Version 0.2 (accepted)

· Dec 11, 2019 · Academic Editor


I think you addressed all the comments from the two reviewers and your datatset it definitely worth publication.

[# PeerJ Staff Note - this decision was reviewed and approved by Julin Maloof, a PeerJ Section Editor covering this Section #]

Version 0.1 (original submission)

· Jun 10, 2019 · Academic Editor

Major Revisions

It seemed to the reviewers that, despite potential interests of this study, the manuscript is still unclear and not mature enough yet. Please revise according to the comments from the two reviewers.


Reviewer 1 ·

Basic reporting

The authors examine the impacts of stand age on soil carbon in a Larch forest. The authors seek to assess differences in C stocks in stands with trees that are 40- and 24-year-old. They also examine variability in soil and microclimate conditions and potential explanations for differences between stands. The description and presentation of the results should be more specific to address all four study objectives outlined by the authors. Further work is necessary to ensure that conclusions are direct and clear.

General comments:
1. There are some areas where some clarification is needed to better convey scientific terminology throughout all sections. For example, in lines 69-70 “environmental variables C pool is affected by the dynamic of actively C components”, it is unclear what the components is being referred to and how they are varying temporally. There are several other areas that use similarly vague terminology. I’ve included some other lines in the specific comments.
2. While the authors set out with 4 study objectives, the importance of these objectives and the background can be hampered by too superficial of sentence phrasing. Throughout the introduction, there are often sentences that often indicate the importance of a process without providing context. For example, line 45 indicates “Many forests, especially plantation forests, are managed for particular age structures.” This does not help me understand whether I should expect the younger or older stand in the study to reflect management practices. It is hard for the reader to gather the importance of the study. Other examples include lines 45-47, 59-60, 67-68, 77-78.
3. The discussion would benefit from a clearer interpretation of the results that relates back to the big picture and original objectives. More citations would be useful. For example, lines 270-282 have a series of competing explanations for the impacts of soil and microclimatic conditions of soil carbon. It can be a little confusing for remembering the differences between the stands and the main take away.
4. The study would benefit from clear, direct conclusions (lines 333-44). The conclusions section largely repeats results and provides open ended, vague explanations for carbon dynamics in the two stands. It is difficult to keep track of what the “difference in crown cover” or “difference in litter input” is for the two stands (lines 343-344). Furthermore, objective 4 (evaluate strategies for storing C in managed forests) is not discussed entirely and there are no conclusions about strategies. This objective seems particularly useful for providing more context for the study.

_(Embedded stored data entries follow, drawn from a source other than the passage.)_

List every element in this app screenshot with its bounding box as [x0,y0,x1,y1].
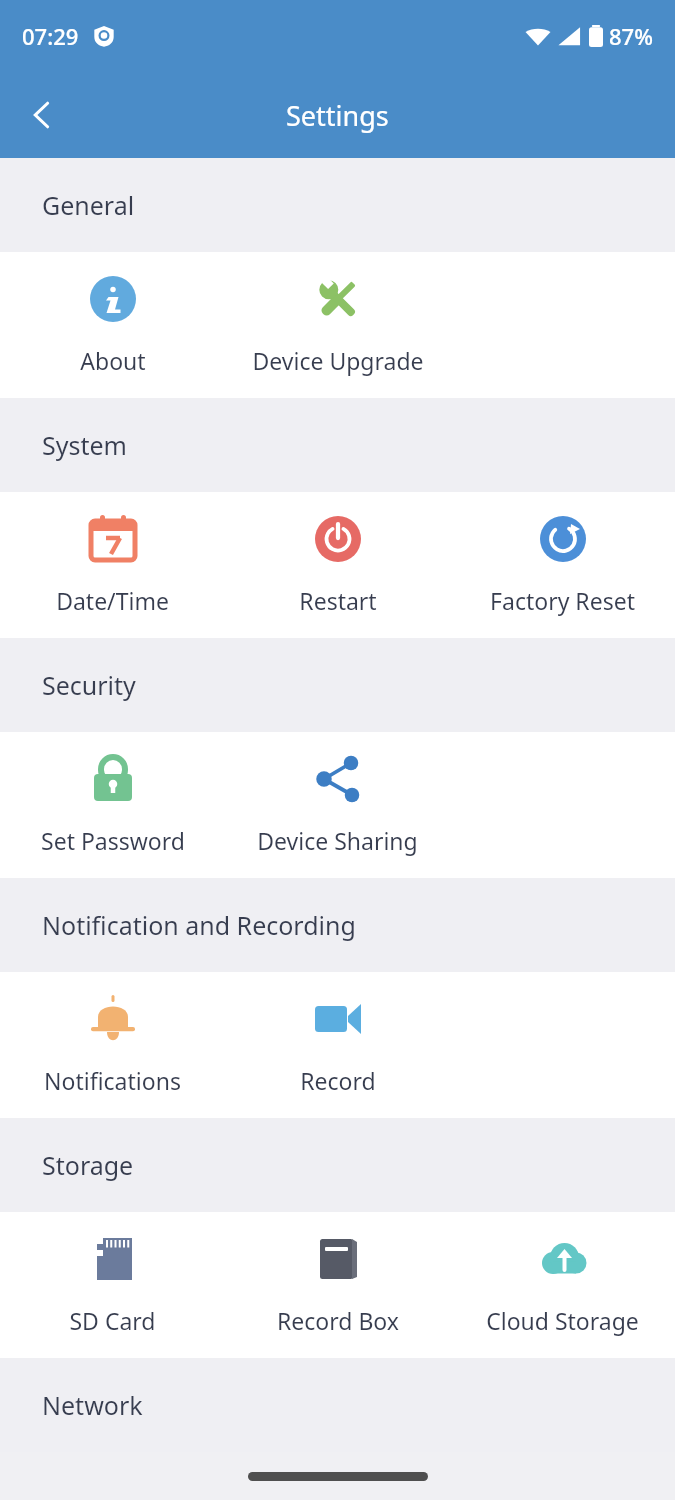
button[interactable]: Record Box [225,1212,450,1358]
staticText: Device Upgrade [252,345,424,376]
staticText: Record Box [277,1305,399,1336]
staticText: Set Password [41,825,185,856]
staticText: Notification and Recording [42,908,356,942]
staticText: Network [42,1388,143,1422]
button[interactable]: Notifications [0,972,225,1118]
staticText: Factory Reset [490,585,635,616]
button[interactable]: Device Sharing [225,732,450,878]
staticText: 87% [609,21,653,51]
button[interactable]: Record [225,972,450,1118]
staticText: Date/Time [56,585,169,616]
button[interactable]: Back [14,87,70,143]
staticText: About [80,345,146,376]
button[interactable]: Device Upgrade [225,252,450,398]
button[interactable]: SD Card [0,1212,225,1358]
staticText: Notifications [44,1065,181,1096]
button[interactable]: Set Password [0,732,225,878]
button[interactable]: Restart [225,492,450,638]
staticText: Cloud Storage [486,1305,639,1336]
button[interactable]: Cloud Storage [450,1212,675,1358]
staticText: SD Card [69,1305,156,1336]
staticText: Settings [286,97,389,134]
button[interactable]: Factory Reset [450,492,675,638]
staticText: Restart [299,585,377,616]
staticText: Device Sharing [257,825,418,856]
button[interactable]: Date/Time [0,492,225,638]
staticText: Storage [42,1148,134,1182]
staticText: General [42,188,135,222]
staticText: Record [300,1065,376,1096]
staticText: Security [42,668,136,702]
staticText: 07:29 [22,21,79,51]
button[interactable]: About [0,252,225,398]
staticText: System [42,428,127,462]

Specific comments: Please clarify phrasing with more detail and clear definition.
Line 57: “combination of factors”. What factors?
Line 59: “interactions between human activities and environmental factors and their effects on forest function and dynamics” What interactions and effects?
Line 292: “different seasons” What seasons?
Line 335: clearly state how and what environmental factors, active C pools impacted carbon

Experimental design

Overall the experimental methods and objectives are sound. The authors’ data and analysis would be useful for understanding the carbon balance in managed forest plantations. However, some issues with basic reporting hamper the reporting of the research and its relevance.

Validity of the findings

The results and conclusions could be clarified and more specific. The data provided is well organized, but needs a little more clarification in the metadata.

General comments
1. The full statistical test should be reported not just the p value. For example, it would be good to see the test statistic (ex, t-statistic with degrees of freedom) in addition to the p value for open and thorough reporting of statistical analysis. It would also be good to use a consistent number of significant digits. In some areas, p values are reported as <0.01 and others p=0.009. It would also be helpful include the mean in some comparisons rather than percent differences (for example lines 192-200, line 212).

2. The provided data has a column that identifies each sample does not have any explanation for each identifier. It appears there is an indication of stand age, stand replicate, and sample replicate. However, it is not possible to confirm this and stand/age replicates may be confounded depending on user interpretation. I recommend breaking identifiers up into separate columns and having a brief explanation for what each identifier represents.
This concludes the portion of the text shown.